Volume 3, Issue 6, December 2015, Page: 257-262
Holt-Winters Forecasting Method That Takes into Account the Effect of Eid
Bustami , Department of Mathematics, University of Riau, Pekanbaru, Indonesia
Hadi Irawansyah, Department of Mathematics, University of Riau, Pekanbaru, Indonesia
M. D. H. Gamal, Department of Mathematics, University of Riau, Pekanbaru, Indonesia
Received: Nov. 13, 2015;       Accepted: Nov. 25, 2015;       Published: Dec. 14, 2015
DOI: 10.11648/j.sjams.20150306.15      View  4415      Downloads  71
Abstract
This paper discusses the Holt-Winters forecasting method that takes into account the effect of Eid. This method is used to predict the total domestic passengers departing in five major ports in Indonesia. Then a comparison is carried out between Holt-Winters method and Holt-Winters method that takes into account the effect of Eid. The comparison is done by comparing the mean square error obtained by both methods of forecasting, and it shows that the modified method provides better forcasting results.
Keywords
Forecasting, Holt-Winters Method, Effect of Eid, Mean Square Error
To cite this article
Bustami , Hadi Irawansyah, M. D. H. Gamal, Holt-Winters Forecasting Method That Takes into Account the Effect of Eid, Science Journal of Applied Mathematics and Statistics.
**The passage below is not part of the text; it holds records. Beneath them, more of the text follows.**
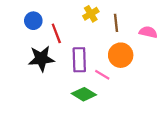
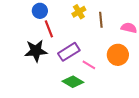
blue circle: (33, 21) -> (40, 11), moved
orange circle: (121, 55) -> (118, 55), moved
purple rectangle: (79, 60) -> (69, 52), turned 60

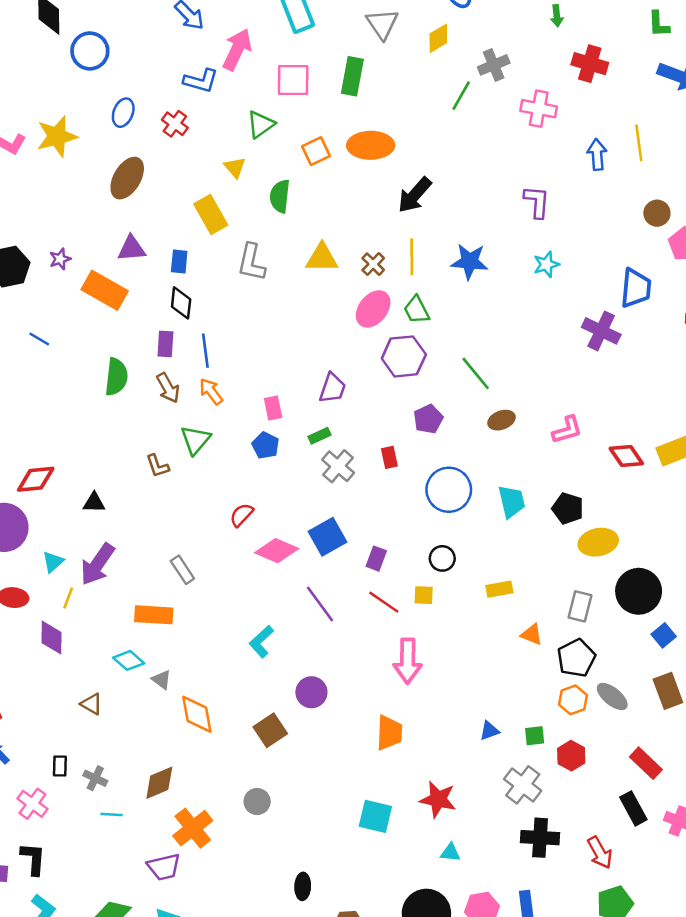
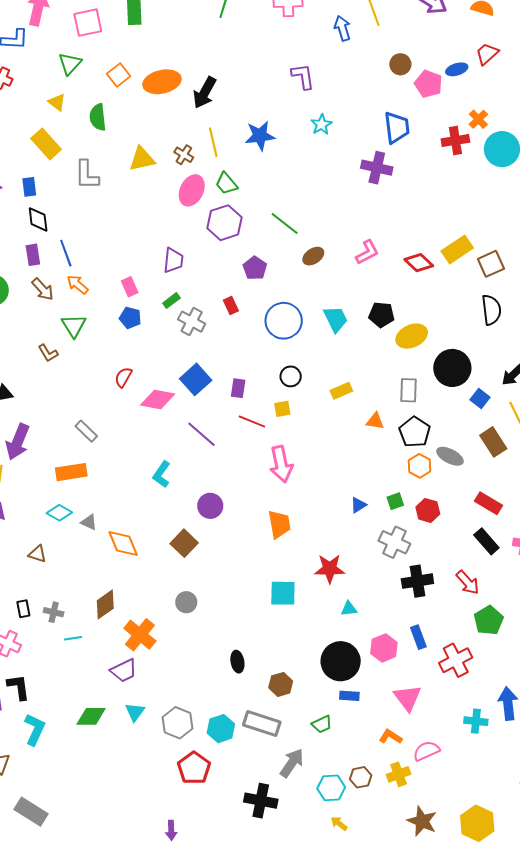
orange ellipse: (371, 145) -> (162, 82), moved

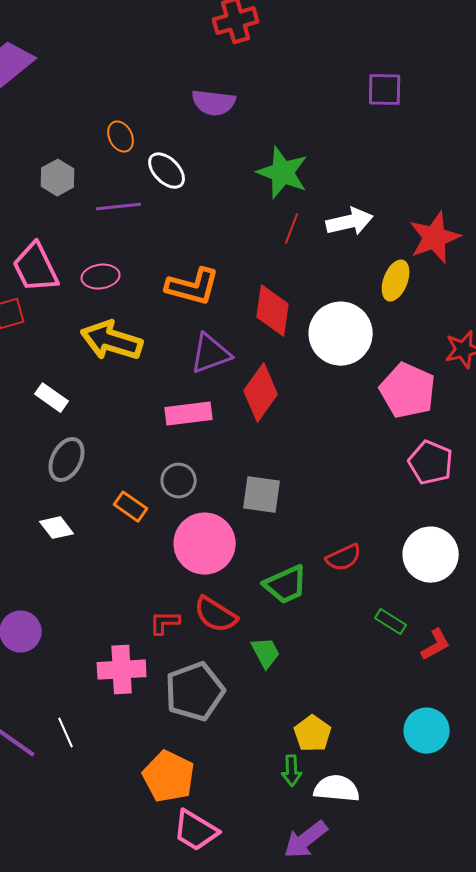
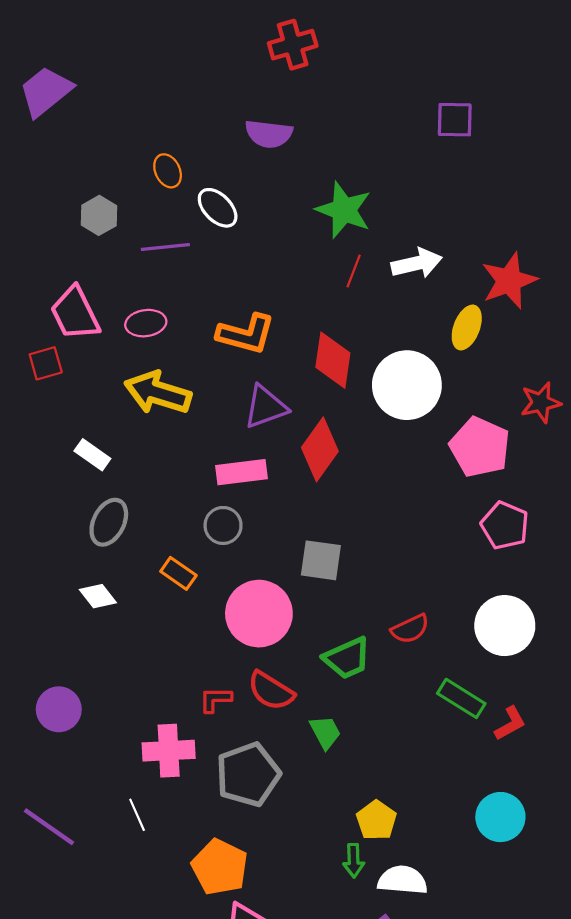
gray circle: (179, 481) -> (223, 525), moved
green rectangle: (391, 622) -> (461, 698), size x1.4
white line: (66, 733) -> (137, 815), moved

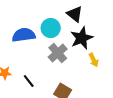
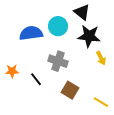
black star: (82, 38) -> (89, 36), turned 30
gray cross: (58, 53) -> (58, 61), moved, turned -30

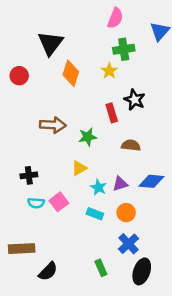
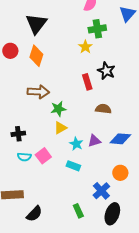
orange diamond: (71, 73) -> (36, 56), moved
green star: (88, 137) -> (58, 109), moved
orange circle: (126, 213) -> (120, 173), moved

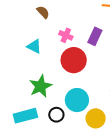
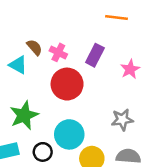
brown semicircle: (43, 12) -> (34, 47), moved

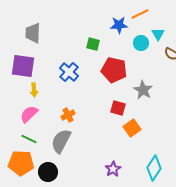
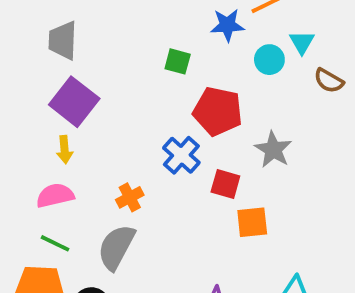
purple square: (23, 66) -> (74, 102), moved, turned 30
blue cross: (69, 72) -> (181, 155), moved
pink semicircle: (29, 114) -> (55, 195), turned 30
orange square: (132, 128) -> (252, 222), turned 30

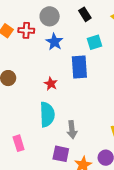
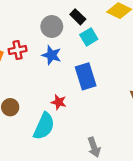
gray circle: (50, 16) -> (52, 27), moved
cyan square: (94, 42) -> (89, 37), moved
cyan semicircle: (47, 114) -> (44, 126), moved, turned 40

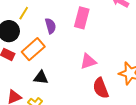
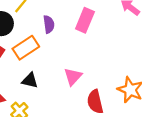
pink triangle: (88, 61) -> (73, 77), moved, turned -36

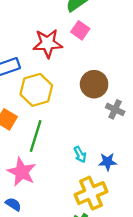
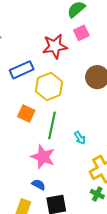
pink square: (80, 30) -> (81, 33), turned 35
cyan arrow: (80, 154) -> (80, 138), moved

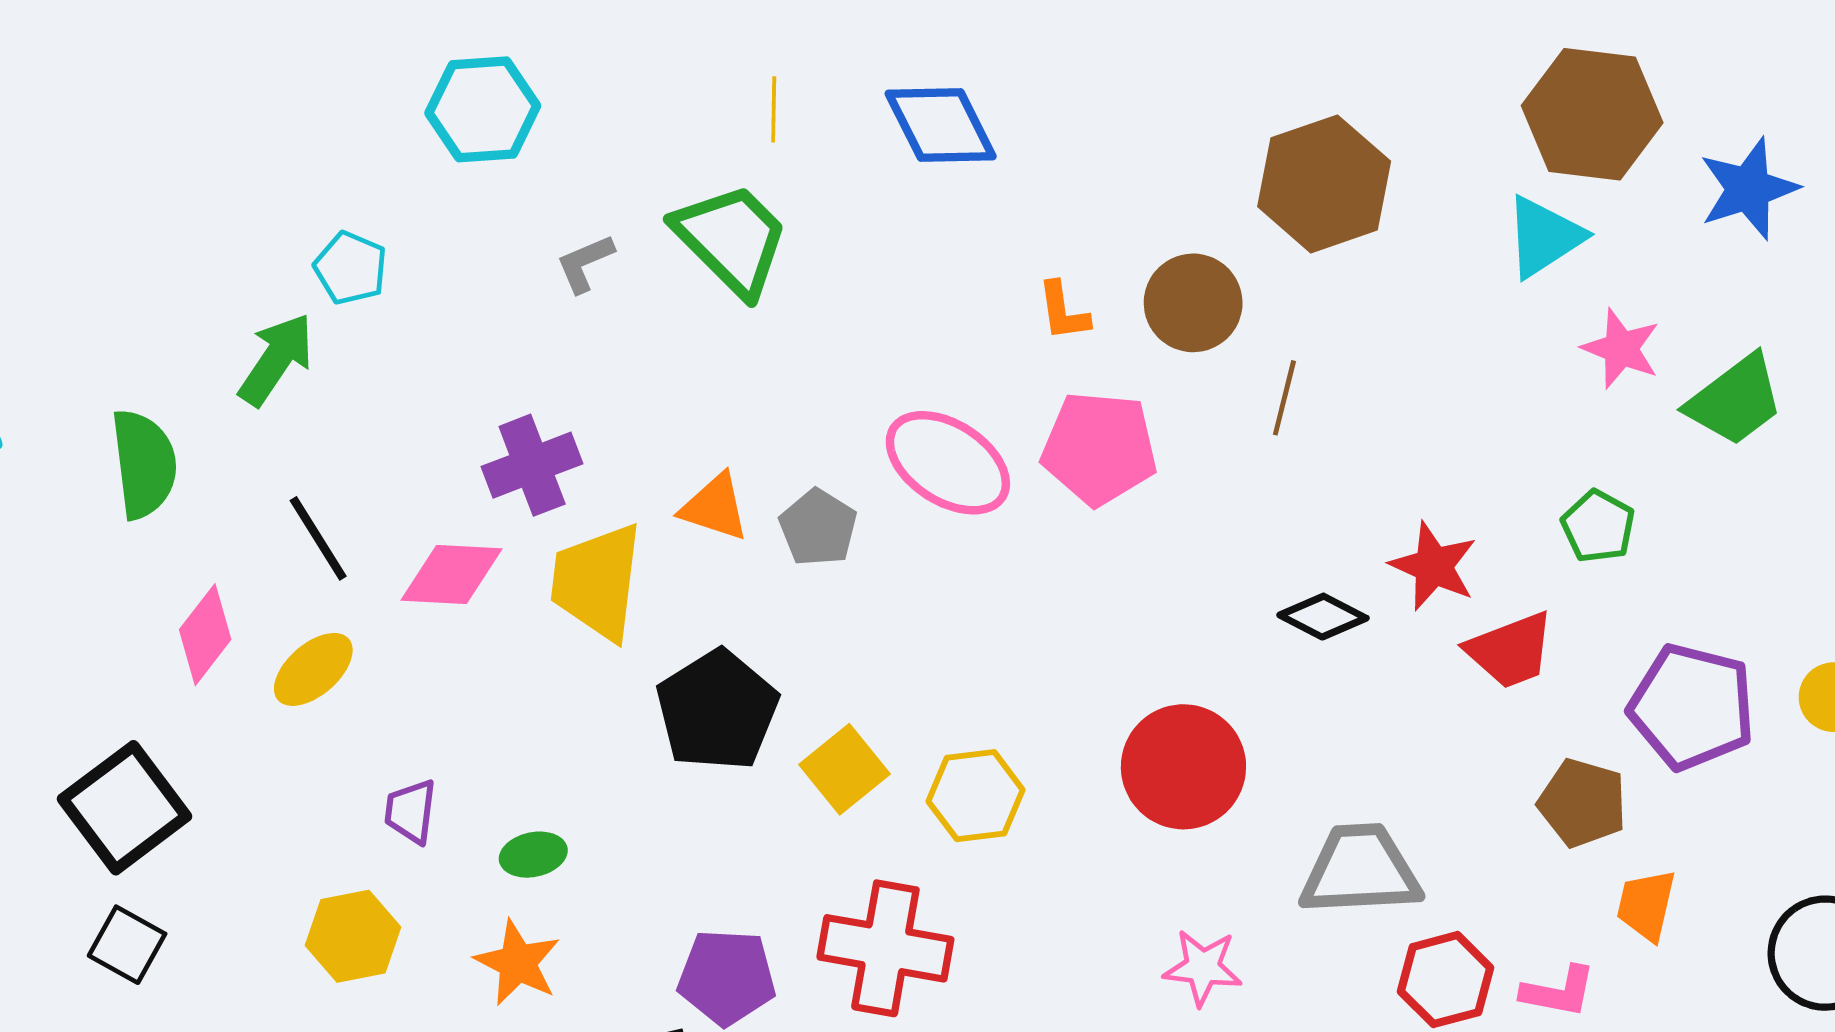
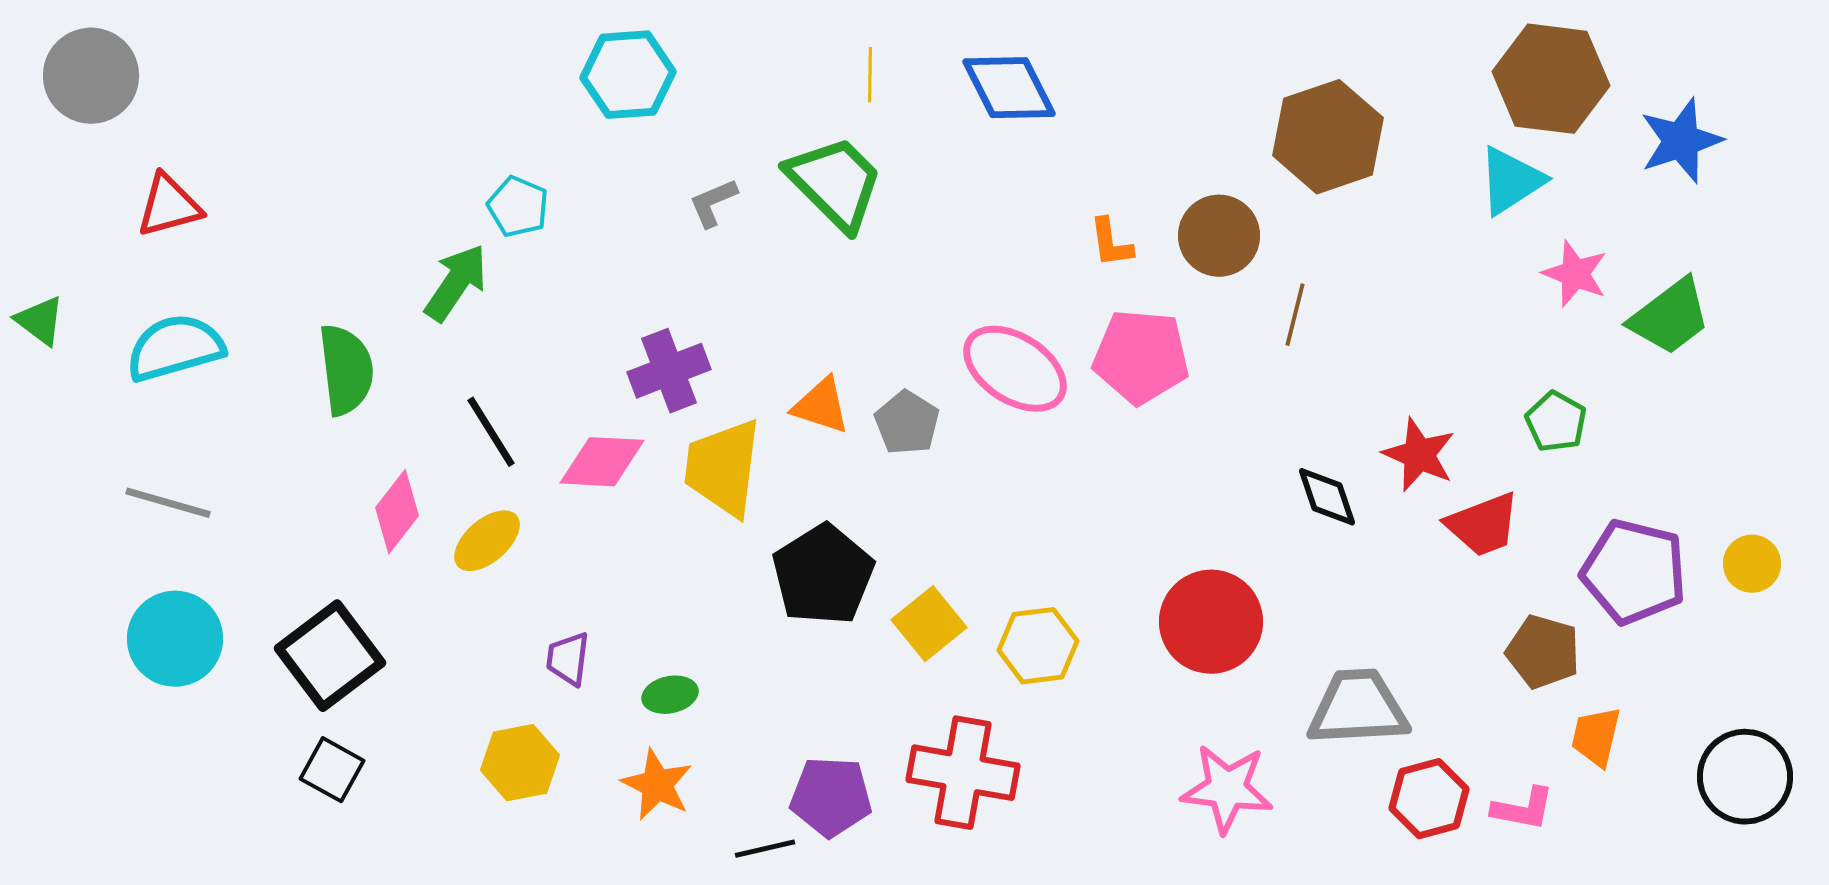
black diamond: (1323, 617) -> (1327, 497), turned 44
pink star: (1203, 968) -> (1227, 789), size x1.4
Vol. 3, No. 6, 2015, pp. 257-262. doi: 10.11648/j.sjams.20150306.15
Copyright
Copyright © 2015 Authors retain the copyright of this article.
This article is an open access article distributed under the Creative Commons Attribution License (http://creativecommons.org/licenses/by/4.0/) which permits unrestricted use, distribution, and reproduction in any medium, provided the original work is properly cited.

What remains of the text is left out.